The conference, held on Wednesday at the COAC, was attended by Carlota Pi, co-founder of Holaluz; Lucas Casanova, managing director of Seat Mo; Catalina Balseiro, director of innovation at Aigües de Barcelona; Anna Gener, CEO of Barcelona Grupo Savills Aguirre Newman, Pilar Conesa, CEO of Anteverti and Joan Pons, director of innovation at Sorigué.
Miquel Martí, CEO of Tech Barcelona, stressed during the inauguration of the event that “the Urbantech Hub integrates actors that until now have been working separately and others that until recently were barely counted on, such as startups. It is a model of transversal collaboration that we must continue to promote”. The dean of the COAC, Assumpció Puig, stressed “the need to connect the innovation that takes place within large companies, which is the driving force behind social progress, with the talent and potential that is being developed at universities. For his part, Vicente Guallart, founder of the IAAC, insisted on the need for an “optimistic vision in the face of the challenge of building the model of innovative and sustainable city that will define the future in the next 50 years”.

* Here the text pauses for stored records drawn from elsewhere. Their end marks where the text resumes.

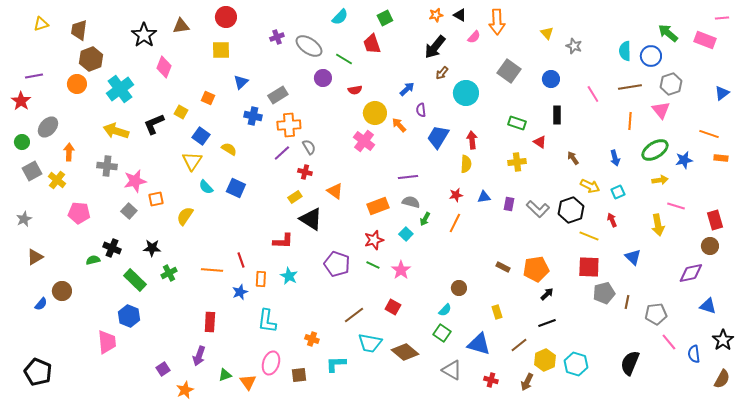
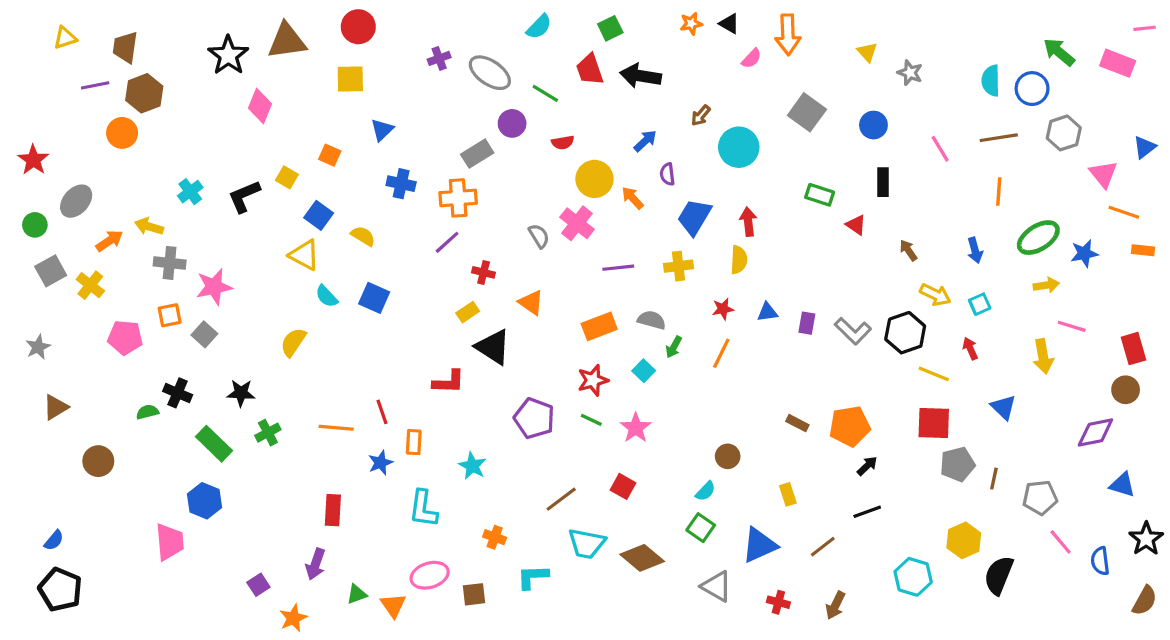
brown triangle: (181, 26) -> (287, 41), size x1.5
black arrow: (435, 47) -> (640, 76), moved, turned 60
purple line: (34, 76) -> (95, 85), moved
cyan cross: (120, 89) -> (190, 192), moved, size x0.6
gray rectangle: (278, 95) -> (477, 154), moved
pink triangle: (661, 110) -> (1103, 174), moved
yellow arrow: (116, 131) -> (149, 226), moved, size x0.7
gray semicircle: (309, 147) -> (539, 236), moved
orange arrow: (69, 152) -> (109, 241), turned 54
yellow triangle: (192, 161) -> (304, 255), turned -35
yellow cross: (517, 162) -> (679, 266), moved
purple line: (408, 177) -> (618, 268), moved
orange square: (156, 199) -> (170, 315), moved
cyan star: (289, 276) -> (472, 466), moved
blue semicircle: (41, 304) -> (54, 540), moved
blue triangle: (479, 344) -> (759, 545), turned -40
yellow hexagon: (545, 360) -> (964, 540), moved
pink ellipse: (271, 363) -> (430, 575), turned 55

Carlota Pi, co-founder of Holaluz, presented the opportunities for transforming the energy consumption model and the potential of cities. “At Holaluz we have started the rooftop revolution, which should not be confused with self-consumption. It is about converting roofs into a renewable energy plant, without involving a large investment”, said Pi.
Regarding the impact of mobility on the transformation of cities, Lucas Casanovas, managing director of Seat Mo, defended an urban planning model that allows for “reduced mobility, smaller vehicles, less polluting, that make less noise and allow pedestrians to gain more space”. Pilar Conesa, CEO of Anteverti, added that the pillars that will mark the urban transformation in Barcelona are the relationship with public space, construction, materials and mobility.
For her part, Anna Gener, CEO of Barcelona Grupo Savila Aguirre Newman, valued the level of demand currently being set by public administrations and institutions in terms of sustainability, which has already become a priority from the point of view of investors. “In three years there has been a change in awareness of climate change and it is a trend that is here to stay. If we can have better, more profitable buildings, we will also have better cities”.
The debate also addressed the challenges of public-private partnerships in the process of urban transformation. In the words of Catalina Balseiro, Director of Innovation at Aigües de Barcelona, “water is a vital asset for economic and social development and the future of the city. We work along two lines: efficiency and increasing the availability of alternative resources such as reuse”.
For his part, Joan Pons, director of Innovation at Sorigué, assured that it is necessary to apply technology and artificial intelligence with the aim of making “preventive” decisions in terms of “sustainable, industrialised construction and safety”.